Let’s Mind Our Manners when the B.A.S.S. Classic Comes to Town
|By Frank Sargeant High-dollar bass tournaments like the Bassmaster Classic, scheduled for Lake Guntersville March 6-8, are a great potential learning experience for local anglers as they get the opportunity to follow the top pro’s around on the lake and see how and where they fish and what tackle and boat they use.|
And most of the pro’s actually enjoy the gallery of rooting fans—after all, the more popular they are, the more sponsor money they make.But a large gallery can also affect the outcome of the event. Big names like Kevin Van Dam (who won’t be at this Classic because he moved to the MLF circuit) sometimes have 20 or more boats roaring after them down the lake and gliding up behind them as they drop the trolling motor to fish. While lots of fans are a plus at a football or basketball game, on the water at a bass tournament, not so much. Bass don’t take kindly to the sound of outboard motors, or even of a dozen whirring trolling motors in their neighborhood. Some anglers believe they’re even put off by the “ping” of fish finders.

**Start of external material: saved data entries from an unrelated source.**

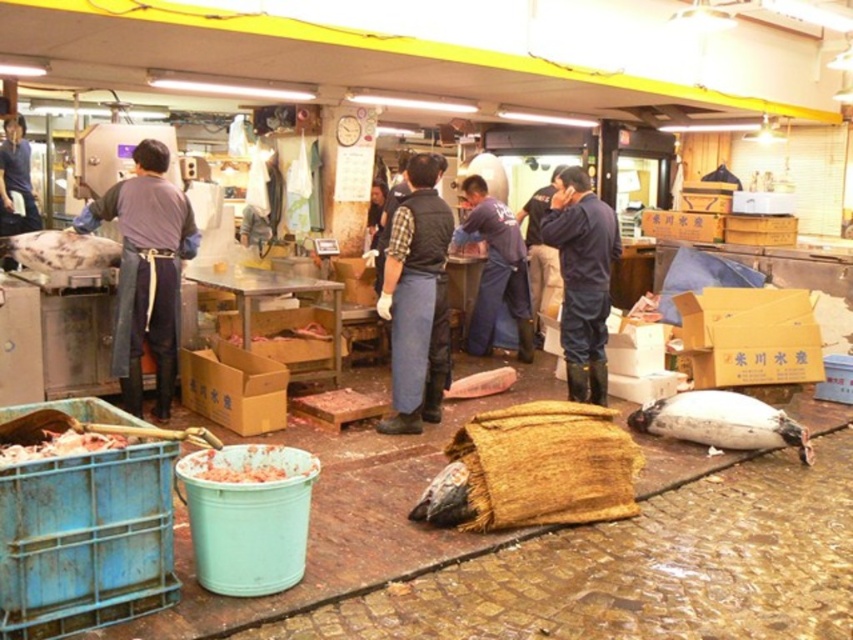 Does dark blue uniform at center lie behind dark blue fabric at center?

No, it is not.

Can you confirm if dark blue uniform at center is thinner than dark blue fabric at center?

Incorrect, dark blue uniform at center's width is not less than dark blue fabric at center's.

What do you see at coordinates (495, 269) in the screenshot? The image size is (853, 640). I see `dark blue uniform at center` at bounding box center [495, 269].

In order to click on dark blue uniform at center in this screenshot , I will do `click(495, 269)`.

Does point (45, 232) lie in front of point (529, 259)?

Yes, point (45, 232) is closer to viewer.

Between point (103, 250) and point (541, 296), which one is positioned in front?

Positioned in front is point (103, 250).

Identify the location of white textured fish at center. (61, 250).

Is dark blue apron at left taller than denim apron at center?

Indeed, dark blue apron at left has a greater height compared to denim apron at center.

This screenshot has width=853, height=640. What are the coordinates of `dark blue apron at left` in the screenshot? It's located at (146, 272).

So while the well-meaning fans are cheering for their favorite, they may actually be reducing his chances of success. This is particularly true when an angler gets on an extended stretch of “hot” shoreline, where bass may be scattered over a hundred yards or so of terrain that the angler may want to work multiple times. As the gallery slides in behind him as he works down the structure, they turn off the bite that might have been active on repeat passes.

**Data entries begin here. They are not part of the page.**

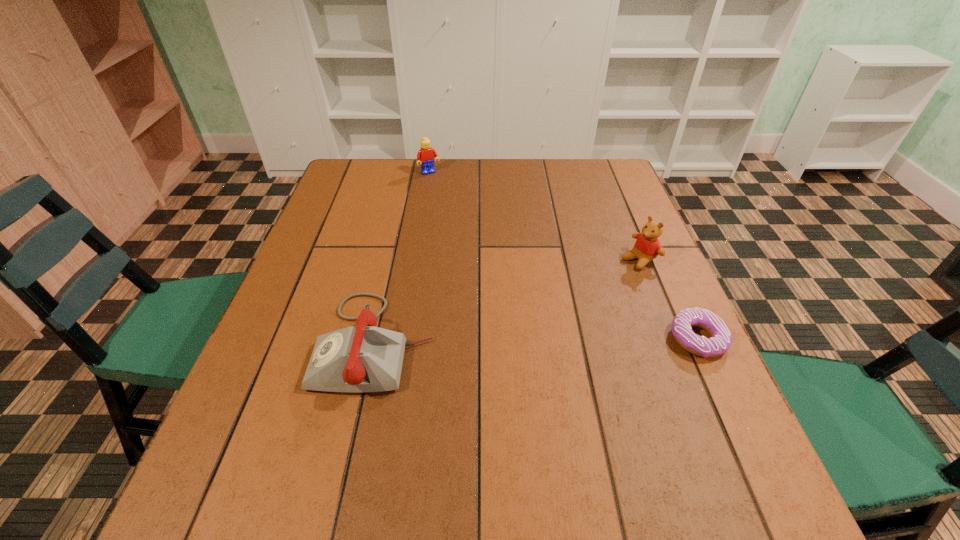 The height and width of the screenshot is (540, 960). What are the coordinates of `blank region between the third nearest object and the farthest object` in the screenshot? It's located at (534, 216).

Identify the location of vacant space in between the shortest object and the third tallest object. This screenshot has height=540, width=960. (537, 341).

The height and width of the screenshot is (540, 960). I want to click on unoccupied area between the third tallest object and the teddy bear, so click(508, 301).

Identify which object is located as the nearest to the second shortest object. Please provide its 2D coordinates. Your answer should be formatted as a tuple, i.e. [(x, y)], where the tuple contains the x and y coordinates of a point satisfying the conditions above.

[(647, 247)]

Find the location of a particular element. object that can be found as the closest to the doughnut is located at coordinates (647, 247).

The height and width of the screenshot is (540, 960). I want to click on free space that satisfies the following two spatial constraints: 1. on the front side of the shortest object; 2. on the right side of the second farthest object, so click(x=671, y=340).

This screenshot has height=540, width=960. I want to click on vacant space that satisfies the following two spatial constraints: 1. on the front side of the Lego; 2. on the right side of the third nearest object, so click(x=415, y=259).

Where is `free region that satisfies the following two spatial constraints: 1. on the front side of the doughnut; 2. on the left side of the Lego`? free region that satisfies the following two spatial constraints: 1. on the front side of the doughnut; 2. on the left side of the Lego is located at coordinates (401, 340).

I want to click on vacant space that satisfies the following two spatial constraints: 1. on the front side of the farthest object; 2. on the right side of the third nearest object, so click(x=415, y=259).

The best way to follow the anglers is from a distance, and carry binoculars so that you can see the lures they’re using and how they’re fishing them. This gives everybody a bit of breathing room, and hopefully won’t affect the outcome of the event. There are also some anglers who can’t wait until the tournament is over to try the new holes that the smart pro’s reveal to them. As soon as the pro angler pulls off, they pull on and start casting.

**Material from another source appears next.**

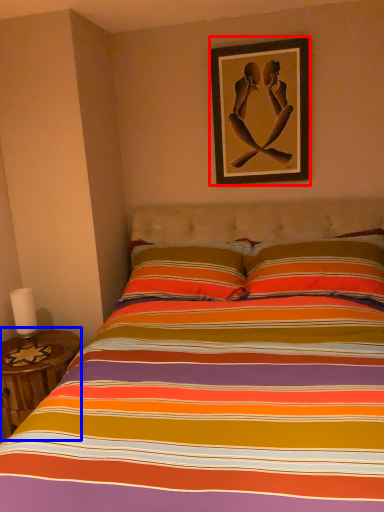 Question: Which of the following is the closest to the observer, picture frame (highlighted by a red box) or table (highlighted by a blue box)?

Choices:
 (A) picture frame
 (B) table

Answer: (B)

This makes things a lot more difficult in that spot on the next day when the angler returns to the spot again during the three day event. To be sure, the lake is a public asset and all of us have a completely equal right to fish anywhere in it at any time. Paying a tournament entry fee does not give any special rights. On the other hand, when you consider that the pro anglers are fishing an event where one successful cast could change the course of their lives, it seems only common courtesy to maybe save their spots to the GPS for future use but leave them alone for those few days of the competition.
In any case, for those who want to follow their heroes, the daily launches are at Civitan Park just off S.R. 69 on the Brown’s Creek arm of the lake at 7 a.m. B.A.S.S. welcomes spectators with free coffee, and a number of top boat manufacturers are on-site offering test drives of their latest bass boats. (You can’t launch at Civitan during the event, though—choose one of the other ramps around the lake.)
For those who can’t get out on the lake, the weigh-ins are at BJCC in Birmingham, with arena doors opening at 3:15 p.m. daily for the weigh-ins. The Classic Outdoors Expo, also at BJCC, opens at noon on Friday, 10 a.m. on Saturday and Sunday.